RAQUEL QUIJANO FELICIANO

Modern Times - By Joel Weinstein

When you peer into the reliquary-like niches of Raquel Quijano’s Andamios, or scaffoldings—and it is easy to be drawn close, to be seduced by the riddling play of mirrored surfaces, bright colors, and strangely iconic shapes within these small depths—you find yourself lost in one of the work’s many paradoxes. The enclosures perform the magic of seeming both tiny and colossal. At times these spaces suggest the perfectly preserved evidence of vanished civilizations, and at others the antechambers of the alien worlds we learned of via the 1950s space cadet adventures of radio, television, and the Sunday funnies.

Step back and the andamios take on the look of an energized here and now. In spite of being shelf-size, the works are monumental in their intentions, their zappy silver and black surfaces a complicated system of piston-like machinery and what seem to be circuit-boards. They are robotic and intriguingly architectural at the same time. They partake of the quixotic spirit of anime and the overstuffed bombast of propaganda. If your imagination is particularly supple, Quijano’s work constitutes an intricate play of abstract forms that add up to nothing exactly but suggest a great deal about the energy fields, subsurface conduits, and wacky science that might very well underlie the workings of our cities.
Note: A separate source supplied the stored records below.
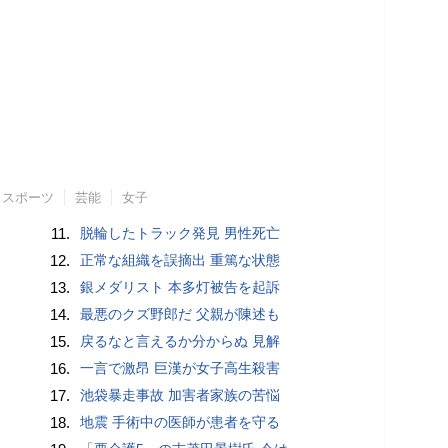
スポーツ
芸能
女子
11.
脱輪したトラック発見 男性死亡
12.
正常な組織を誤摘出 重篤な状態
13.
銀メダリスト 本多灯被告を起訴
14.
最悪のクズ野郎だ 父親が陳述も
15.
戻るなと言えるか分からぬ 見解
16.
一言で激昂 巨漢が女子高生殺害
17.
池袋暴走事故 加害者家族の苦悩
18.
地震 手術中の医師が患者を守る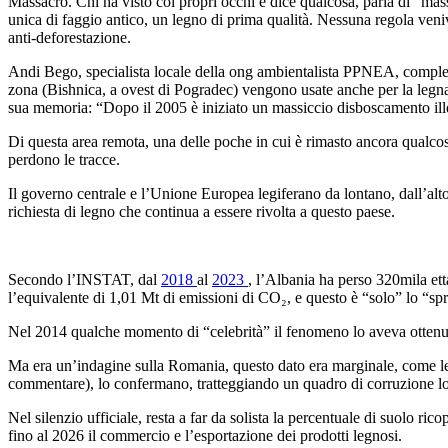
Massacro. Chi ha visto coi propri occhi e dice qualcosa, parla di “mas
unica di faggio antico, un legno di prima qualità. Nessuna regola ven
anti-deforestazione.
Andi Bego, specialista locale della ong ambientalista PPNEA, complet
zona (Bishnica, a ovest di Pogradec) vengono usate anche per la legna 
sua memoria: “Dopo il 2005 è iniziato un massiccio disboscamento ille
Di questa area remota, una delle poche in cui è rimasto ancora qualcosa,
perdono le tracce.
Il governo centrale e l’Unione Europea legiferano da lontano, dall’alto
richiesta di legno che continua a essere rivolta a questo paese.
Secondo l’INSTAT, dal
2018
al
2023
, l’Albania ha perso 320mila ett
l’equivalente di 1,01 Mt di emissioni di CO₂, e questo è “solo” lo “spri
Nel 2014 qualche momento di “celebrità” il fenomeno lo aveva ottenuto
Ma era un’indagine sulla Romania, questo dato era marginale, come le ar
commentare), lo confermano, tratteggiando un quadro di corruzione locale
Nel silenzio ufficiale, resta a far da solista la percentuale di suolo r
fino al 2026 il commercio e l’esportazione dei prodotti legnosi.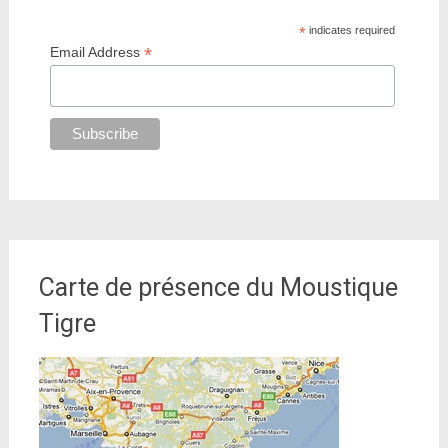
*
indicates required
*
Email Address
Carte de présence du Moustique
Tigre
Quijano calls these works prints, and, as you can see from the matrices that hang beside them, indeed they are. This is one of their most intricate, delightful puzzlements since a print has, for the most part, always been a flat thing like a painting or drawing. So in this way the andamios are a sly challenge to traditional artistic practice. But they are also toys of a sort, an idea as fun as science fiction, and a piercing vision of what we call modernity.